• **Aim of the exercise**
Pull out every line of the listing below where "deine" appears.

• **Records for the exercise**
⁂

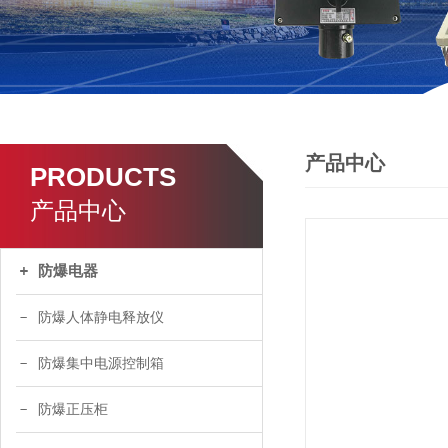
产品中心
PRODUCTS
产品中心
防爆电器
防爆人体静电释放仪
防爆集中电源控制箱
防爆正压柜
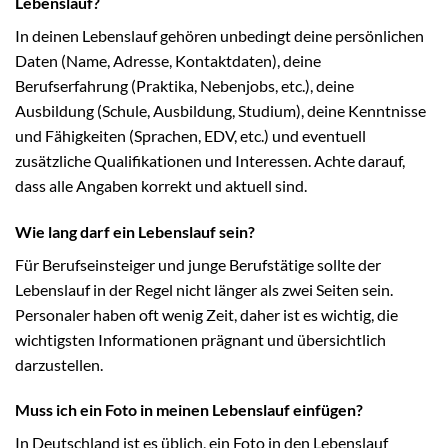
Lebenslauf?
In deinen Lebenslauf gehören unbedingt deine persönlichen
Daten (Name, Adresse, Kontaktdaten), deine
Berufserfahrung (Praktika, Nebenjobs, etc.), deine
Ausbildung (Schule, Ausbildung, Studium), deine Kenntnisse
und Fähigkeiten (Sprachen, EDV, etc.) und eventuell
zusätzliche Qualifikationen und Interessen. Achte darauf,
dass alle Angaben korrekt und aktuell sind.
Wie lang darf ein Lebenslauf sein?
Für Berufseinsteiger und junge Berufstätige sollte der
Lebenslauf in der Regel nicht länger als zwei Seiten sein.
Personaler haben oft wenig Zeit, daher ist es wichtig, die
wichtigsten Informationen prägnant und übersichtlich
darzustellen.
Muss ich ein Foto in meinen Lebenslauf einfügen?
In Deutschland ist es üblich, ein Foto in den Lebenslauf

⁂

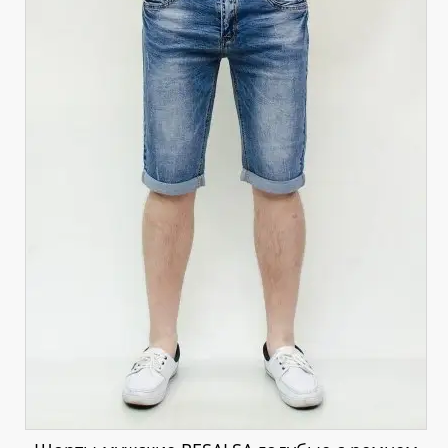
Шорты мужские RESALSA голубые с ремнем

⁂

• **Response**
In deinen Lebenslauf gehören unbedingt deine persönlichen
Daten (Name, Adresse, Kontaktdaten), deine
Berufserfahrung (Praktika, Nebenjobs, etc.), deine
Ausbildung (Schule, Ausbildung, Studium), deine Kenntnisse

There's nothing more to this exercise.